🤖 AI Summary
This work addresses the perceptual and geometric drift inherent in conventional rollout-based navigation world models by proposing an anchor-guided, segment-wise generation paradigm. The approach first predicts sparse future anchor states to serve as long-term stable targets, then synthesizes intermediate frames conditioned on both historical context and these anchors. Crucially, it incorporates bidirectional epipolar geometric constraints to explicitly enforce spatial consistency across generated views. This design effectively mitigates error accumulation and motion inconsistency commonly observed in recursive generation. Evaluated on four standard benchmarks, the method significantly outperforms strong baselines, yielding notable improvements in long-horizon visual fidelity, geometric coherence, multi-view consistency, and downstream planning performance.
📝 Abstract
We propose Drift-Resistant Navigation World Model, a generative model that mitigates both perceptual drift and geometric drift in conventional rollout-based navigation world models. Existing methods recursively feed generated content into subsequent steps, causing noise accumulation and degraded predictions, i.e., perceptual drift. Meanwhile, their predictions often deviate from the agent's motion, resulting in geometry drift. We address both types of drift by redesigning world-model prediction as an anchor-guided rollout. Instead of rolling out every frame sequentially, we first predict sparse future anchors that serve as stable long-range targets, and then generate intermediate frames within each chunk conditioned on both past context and future anchors.

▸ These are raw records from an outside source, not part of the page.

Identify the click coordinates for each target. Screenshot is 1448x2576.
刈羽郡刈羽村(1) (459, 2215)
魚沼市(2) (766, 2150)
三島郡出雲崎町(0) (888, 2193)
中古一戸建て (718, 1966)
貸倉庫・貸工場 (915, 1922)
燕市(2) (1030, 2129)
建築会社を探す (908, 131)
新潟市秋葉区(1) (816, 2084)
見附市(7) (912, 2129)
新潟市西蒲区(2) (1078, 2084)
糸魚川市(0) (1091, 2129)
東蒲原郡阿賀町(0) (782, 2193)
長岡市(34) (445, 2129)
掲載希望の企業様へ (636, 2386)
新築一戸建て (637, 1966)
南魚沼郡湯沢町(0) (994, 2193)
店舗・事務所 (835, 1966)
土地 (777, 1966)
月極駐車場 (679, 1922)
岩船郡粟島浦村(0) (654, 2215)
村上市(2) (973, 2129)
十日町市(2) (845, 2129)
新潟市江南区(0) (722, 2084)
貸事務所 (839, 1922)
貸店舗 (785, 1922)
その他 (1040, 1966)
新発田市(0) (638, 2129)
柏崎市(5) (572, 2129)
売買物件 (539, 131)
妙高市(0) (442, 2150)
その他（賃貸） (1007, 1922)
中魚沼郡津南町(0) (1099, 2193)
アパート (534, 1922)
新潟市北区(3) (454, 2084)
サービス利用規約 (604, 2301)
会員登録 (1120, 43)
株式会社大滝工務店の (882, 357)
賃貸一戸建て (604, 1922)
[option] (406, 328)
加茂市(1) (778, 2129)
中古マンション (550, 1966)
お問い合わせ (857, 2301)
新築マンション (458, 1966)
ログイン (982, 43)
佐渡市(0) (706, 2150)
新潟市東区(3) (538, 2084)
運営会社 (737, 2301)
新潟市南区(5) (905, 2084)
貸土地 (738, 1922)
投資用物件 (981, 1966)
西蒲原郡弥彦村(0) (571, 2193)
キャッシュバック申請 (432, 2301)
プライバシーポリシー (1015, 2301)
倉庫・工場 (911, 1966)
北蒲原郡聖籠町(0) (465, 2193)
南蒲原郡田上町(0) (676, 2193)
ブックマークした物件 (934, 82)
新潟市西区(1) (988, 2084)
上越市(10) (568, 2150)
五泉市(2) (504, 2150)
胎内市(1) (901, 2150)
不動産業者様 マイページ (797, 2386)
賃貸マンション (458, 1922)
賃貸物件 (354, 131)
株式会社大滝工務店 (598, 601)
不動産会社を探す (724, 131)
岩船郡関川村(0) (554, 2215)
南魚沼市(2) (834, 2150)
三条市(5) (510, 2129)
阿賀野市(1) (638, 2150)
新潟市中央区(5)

Importantly, these sparse anchors also provide geometric constraints, supported by bidirectional epipolar geometry, to localize where corresponding content should appear in the intermediate frames. Experiments on four benchmarks demonstrate consistent improvements over strong baselines in long-horizon visual quality, geometric consistency, and multi-view coherence. These gains further translate into improved downstream planning performance under the same planners, highlighting the importance of drift-resistant, geometry-aware prediction for reliable navigation world models.